14-December-2024

Accounts Of A Long Day

Accounts Of A Long Day

Hashim al-Atta, the leader of 1971 coup against Nimiery

 

It is July again. An aborted coup attempt, led by a general called Hashim, looks like a new version of a similar event that took place 48 years ago, with slight difference. The first Hashim was able to hold on to power for three days, while the second Hashim have not have even the chance to set his coup into a motion.

While the first was used to strike a devastating blow against the Communist Party, the new one seems to be pointing its accusations into the opposite direction: the Islamists, who have been in absolute power for the past three decades.

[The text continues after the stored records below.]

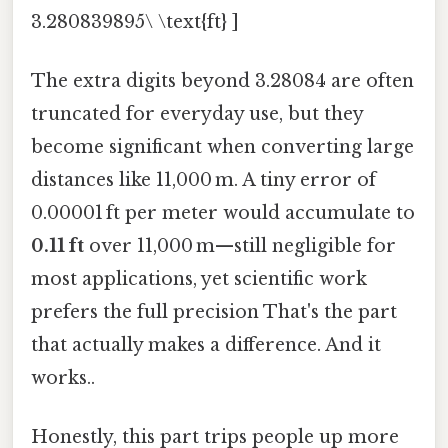
3.280839895\ \text{ft} ]
The extra digits beyond 3.28084 are often
truncated for everyday use, but they
become significant when converting large
distances like 11,000 m. A tiny error of
0.00001 ft per meter would accumulate to
0.11 ft
over 11,000 m—still negligible for
most applications, yet scientific work
prefers the full precision That's the part
that actually makes a difference. And it
works..
Honestly, this part trips people up more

However, despite the coincidence of having yet another coup attempt at the time the Forces of Freedom and Change (FFC) are concluding their talks in Addis Ababa with the rebel movements and the following steps targeting Islamists from the deposed regime, yet there are two issues that are underlying the dramatic events surrounding the latest coup attempt.

The first relates to the role of the military in the whole general political scene and specifically the growing role of the Rapid Support Forces (RSF), while the other issue is the mass call for a civilian rule in the country given their dismal record of 52 years out of the country’s 63 years as an independent state that brought it to the brink of collapse.

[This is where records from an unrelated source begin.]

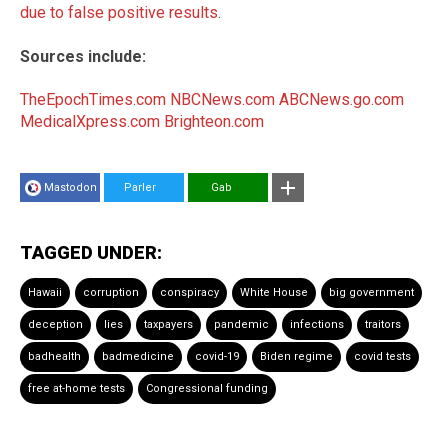
due to false positive results
.
Sources include:
TheEpochTimes.com
NBCNews.com
ABCNews.go.com
MedicalXpress.com
Brighteon.com
Mastodon
Parler
Gab
TAGGED UNDER:
Hawaii
corruption
conspiracy
White House
big government
deception
lies
taxpayers
pandemic
infections
traitors
badhealth
badmedicine
covid-19
Biden regime
covid tests
free at-home tests
Congressional funding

But a closer look reveals that the civilian politicians are equally, if not more, responsible from the presence of the military into the political scene.

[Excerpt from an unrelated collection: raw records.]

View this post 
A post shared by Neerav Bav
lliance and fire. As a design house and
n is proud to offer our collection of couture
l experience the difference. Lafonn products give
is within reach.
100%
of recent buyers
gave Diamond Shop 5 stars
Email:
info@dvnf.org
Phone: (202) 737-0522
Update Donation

The first coup of General Ibrahim Abboud in 1958 was in fact a direct order from the then the prime minister and minister of defense Abdalla Khalil, who was at the same time the secretary-general of the Umma Party.

The second successful coup of Jafaar Nimery in 1969 was inspired by a coalition of leftists comprising Nasserites and communists, while the third coup of the Islamists that was led by Omar Al-Bashir in 1989 was planned and executed by the National Islamic Front.

It is interesting to observe that in the three cases, the military who started as a front or a pawn for a political force took things later into their own hands and exercised their full authority on power starting with cracking down on those who ushered them into power. Abboud sent Khalil to prison, as did Al-Bashir with Hasan Al-Turabi, the ideologue and the mastermind behind the Ingaz coup. The communists were less fortunate as Nimiery sent their leaders to the guillotine.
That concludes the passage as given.